There can be no doubt that America is passing through a deep crisis touching on the spiritual, social and political life of the nation. We can point out that the crisis is not exclusively an American one. It has the same manifestations--and even more radical ones--in all countries and all peoples of the world. There can be no doubt that the solution of the crisis and a constructive way out of it do not lie merely in the area of new legislation, limitation of "excessive" freedom, police control of the population.

The profound causes of the crisis are on the spiritual level; therefore its solution requires a colossal effort of the spiritual strength of the nation. Doubtless at the root of the crisis there is a wrong understanding of freedom. The error extends in two directions. Those who wish to limit freedom forget that the limitation of freedom has no end--how can we know when to stop, how can we make certain that the limitation of freedoms will not lead to a police state and concentration camps for dissenters.

Those who lean in the other direction forget (or do not want to remember) that freedom without responsibility is not freedom but arbitrariness, anarchy, nihilism. Those who struggle against the establishment do not think about the fact that "anti-system" can become a much more frightful system than the "establishment." Therefore the country is torn by the radicalism of two beliefs, both of which are intent on tearing the country apart.

In addition to all this, and notwithstanding all the horrors that are so zealously described in our press, we must remember, first of all, the great majority represented by those whom the President has called the "silent majority." These words are often repeated ironically, but they are a very good description of the mass of American people to which most of us belong and which, like a working horse, pulls the country out of moral, economic and political crises.

Secondly, among the young (and sometimes not so young) representatives of the "new culture" who give us such a fright and whom we are ready to bury in the mass grave of historical forgetfulness it is good to look for those who depart from "normal" American life for a number of reasons deserving our full attention. Due to a lack of spiritual guidance as well as because of inbred American conformity, they often take the wrong road and perish ignominiously and uselessly.

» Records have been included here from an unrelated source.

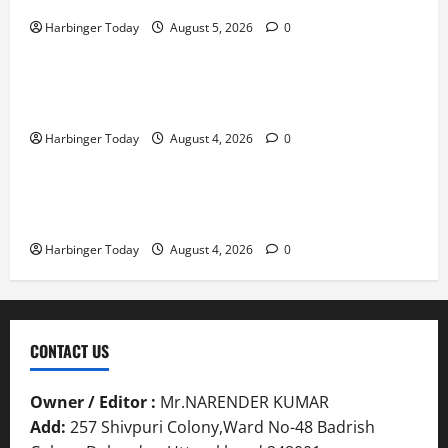
Harbinger Today
August 5, 2026
0
Blog
Mafia Casino – Vivez l’Excitation de Chaque Tour in
Belgium
Harbinger Today
August 4, 2026
0
Blog
Nieuw uitgebrachte Slots met Enorme RTP’s voor
Nederland bij Jack`s Casino
Harbinger Today
August 4, 2026
0
CONTACT US
Owner / Editor :
Mr.NARENDER KUMAR
Add:
257 Shivpuri Colony,Ward No-48 Badrish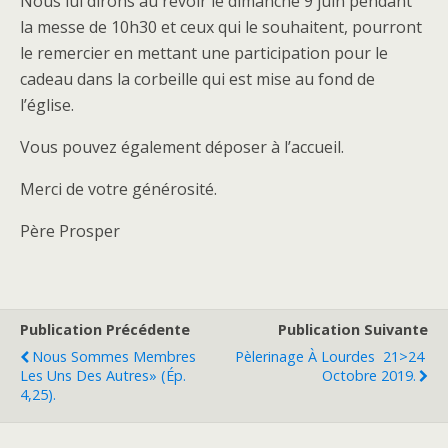
Nous lui dirons au revoir le dimanche 9 juin pendant
la messe de 10h30 et ceux qui le souhaitent, pourront
le remercier en mettant une participation pour le
cadeau dans la corbeille qui est mise au fond de
l’église.
Vous pouvez également déposer à l’accueil.
Merci de votre générosité.
Père Prosper
Publication Précédente
Publication Suivante
Nous Sommes Membres
Pèlerinage À Lourdes 21>24
Les Uns Des Autres» (Ép.
Octobre 2019.
4,25).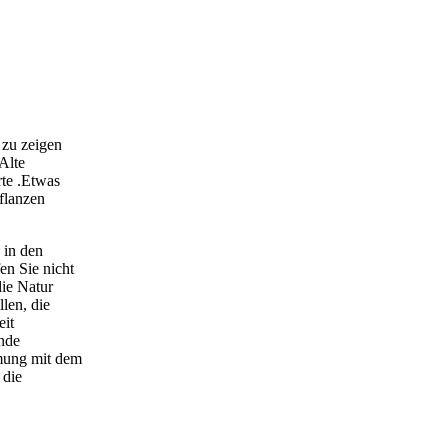
 zu zeigen
Alte
rte .Etwas
flanzen
 in den
en Sie nicht
die Natur
len, die
eit
ende
hmung mit dem
 die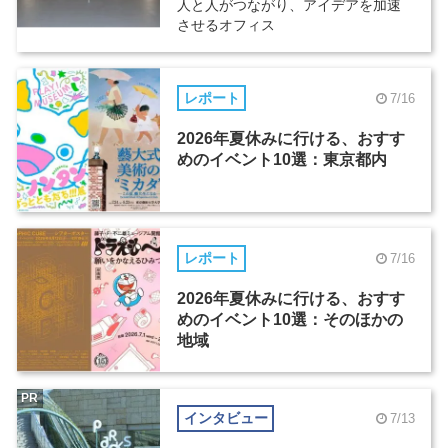
人と人がつながり、アイデアを加速
させるオフィス
レポート
7/16
2026年夏休みに行ける、おすす
めのイベント10選：東京都内
レポート
7/16
2026年夏休みに行ける、おすす
めのイベント10選：そのほかの
地域
PR
インタビュー
7/13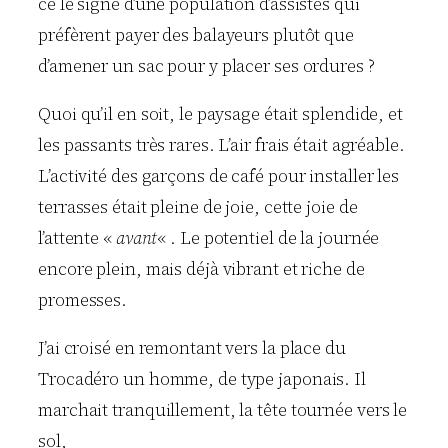
ce le signe d’une population d’assistés qui
préfèrent payer des balayeurs plutôt que
d’amener un sac pour y placer ses ordures ?
Quoi qu’il en soit, le paysage était splendide, et
les passants très rares. L’air frais était agréable.
L’activité des garçons de café pour installer les
terrasses était pleine de joie, cette joie de
l’attente «
avant
« . Le potentiel de la journée
encore plein, mais déjà vibrant et riche de
promesses.
J’ai croisé en remontant vers la place du
Trocadéro un homme, de type japonais. Il
marchait tranquillement, la tête tournée vers le
sol,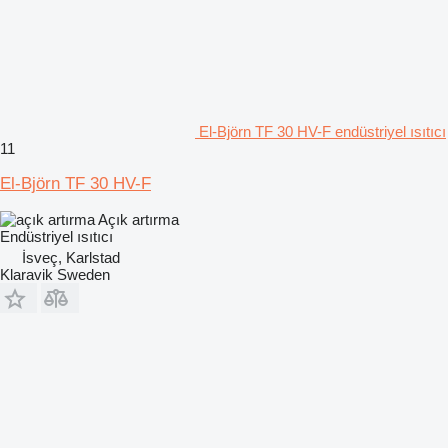
El-Björn TF 30 HV-F endüstriyel ısıtıcı
11
El-Björn TF 30 HV-F
Açık artırma
Endüstriyel ısıtıcı
İsveç, Karlstad
Klaravik Sweden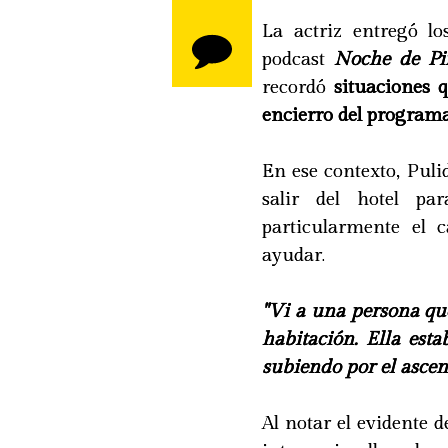
La actriz entregó lo
podcast
Noche de Pi
recordó
situaciones q
encierro del programa
En ese contexto, Puli
salir del hotel pa
particularmente el
ayudar.
"Vi a una persona qu
habitación. Ella es
subiendo por el ascen
Al notar el evidente d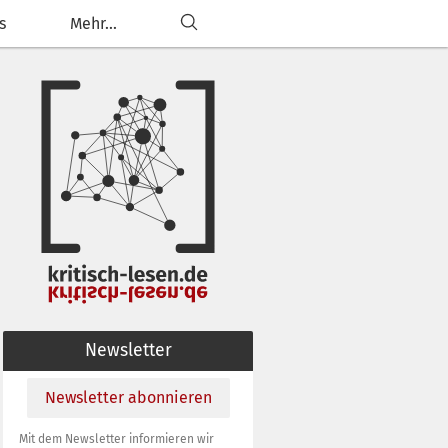
s
Mehr...
Newsletter
Newsletter abonnieren
Mit dem Newsletter informieren wir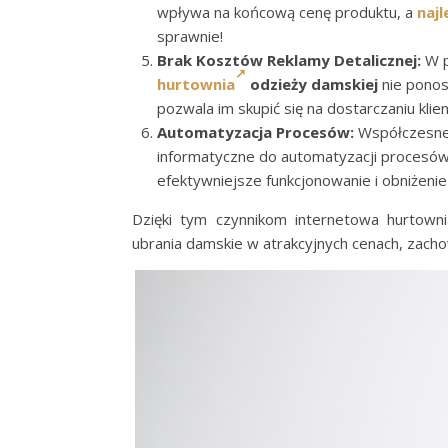
wpływa na końcową cenę produktu, a
naj
sprawnie!
Brak Kosztów Reklamy Detalicznej:
W p
hurtownia
odzieży damskiej
nie ponosi
pozwala im skupić się na dostarczaniu kli
Automatyzacja Procesów:
Współczesne 
informatyczne do automatyzacji procesów
efektywniejsze funkcjonowanie i obniżeni
Dzięki tym czynnikom internetowa hurtowni
ubrania damskie w atrakcyjnych cenach, zacho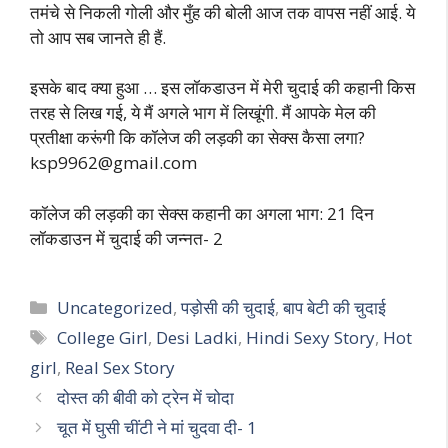
तमंचे से निकली गोली और मुँह की बोली आज तक वापस नहीं आई. ये
तो आप सब जानते ही हैं.
इसके बाद क्या हुआ … इस लॉकडाउन में मेरी चुदाई की कहानी किस
तरह से लिख गई, ये मैं अगले भाग में लिखूंगी. मैं आपके मेल की
प्रतीक्षा करूंगी कि कॉलेज की लड़की का सेक्स कैसा लगा?
ksp9962@gmail.com
कॉलेज की लड़की का सेक्स कहानी का अगला भाग: 21 दिन
लॉकडाउन में चुदाई की जन्नत- 2
Categories
Uncategorized
,
पड़ोसी की चुदाई
,
बाप बेटी की चुदाई
Tags
College Girl
,
Desi Ladki
,
Hindi Sexy Story
,
Hot
girl
,
Real Sex Story
दोस्त की बीवी को ट्रेन में चोदा
चूत में घुसी चींटी ने मां चुदवा दी- 1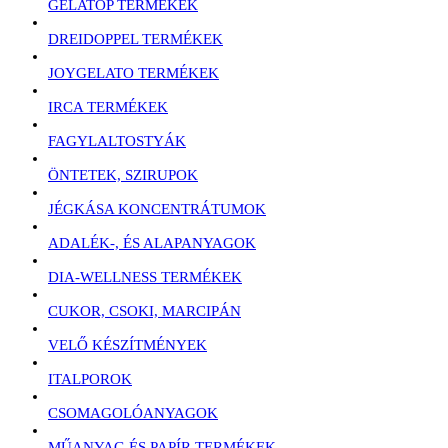
GELATOP TERMÉKEK
DREIDOPPEL TERMÉKEK
JOYGELATO TERMÉKEK
IRCA TERMÉKEK
FAGYLALTOSTYÁK
ÖNTETEK, SZIRUPOK
JÉGKÁSA KONCENTRÁTUMOK
ADALÉK-, ÉS ALAPANYAGOK
DIA-WELLNESS TERMÉKEK
CUKOR, CSOKI, MARCIPÁN
VELŐ KÉSZÍTMÉNYEK
ITALPOROK
CSOMAGOLÓANYAGOK
MŰANYAG ÉS PAPÍR TERMÉKEK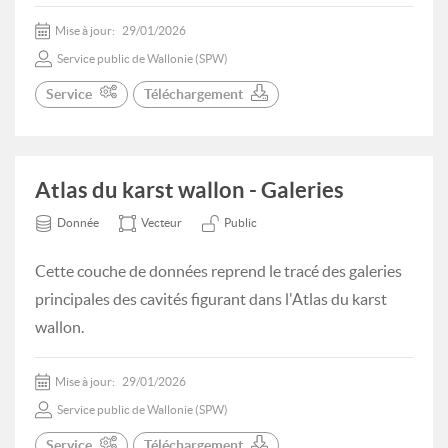
Mise à jour:
29/01/2026
Service public de Wallonie (SPW)
Service
Téléchargement
Atlas du karst wallon - Galeries
Donnée
Vecteur
Public
Cette couche de données reprend le tracé des galeries
principales des cavités figurant dans l'Atlas du karst
wallon.
Mise à jour:
29/01/2026
Service public de Wallonie (SPW)
Service
Téléchargement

It is good to scrutinize the fundamental themes, the motivations, which drive these young people out of well-to-do homes, a successful life, practical materialism. Close analysis inevitably leads us to the fact that youth is repulsed by complacent satisfaction with American well-being, by the false sense of security, by the exaggerated individualism that pushes people into loneliness and isolation, by the rationalization of even religious experience, by social injustice. These are negative themes.

The positive ones are a desire for spiritual experience, for liberation from captivity to material values, a search for spiritual reality and mystical experience, for a sacramental justification of life in all its details--love, sex, friendship, race, and so on. There is a search for the realities of life and death, which were so long concealed by our "funeral home culture" and were so cruelly revealed by the conflict in Vietnam. Youth is only partially responsible for the uncontrolled spiritualistic experimentation which has brought and is bringing so many of them to a tragic end; a great--much greater--responsibility lies on those who did not support, reveal, teach, be an example in time. We also bear responsibility, particularly because we--our Church--have long possessed first-class answers to all these questions.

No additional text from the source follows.